** Opening RECORDS FOR THE EXERCISE block **

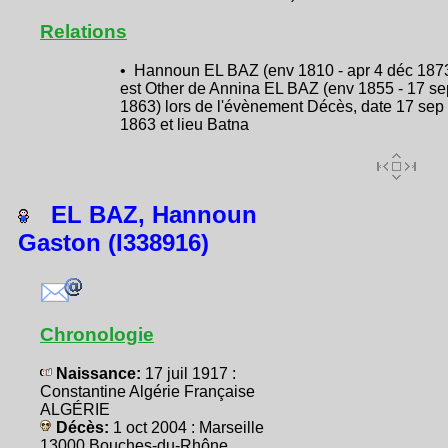
Relations
• Hannoun EL BAZ (env 1810 - apr 4 déc 187
est Other de Annina EL BAZ (env 1855 - 17 se
1863) lors de l'évènement Décès, date 17 sep
1863 et lieu Batna
EL BAZ, Hannoun
Gaston (I338916)
Chronologie
Naissance:
17 juil 1917 :
Constantine Algérie Française
ALGÉRIE
Décès:
1 oct 2004 : Marseille
13000 Bouches-du-Rhône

** Closing RECORDS FOR THE EXERCISE block **

*YOUR GOAL*: Repeat, word for word, every line from the line that contains "1863) lors de l'évènement Décès, date 17 sep" to the end of the entries; include both of those lines and no others.

*EXERCISE RESPONSE*:
1863) lors de l'évènement Décès, date 17 sep
1863 et lieu Batna
EL BAZ, Hannoun
Gaston (I338916)
Chronologie
Naissance:
17 juil 1917 :
Constantine Algérie Française
ALGÉRIE
Décès:
1 oct 2004 : Marseille
13000 Bouches-du-Rhône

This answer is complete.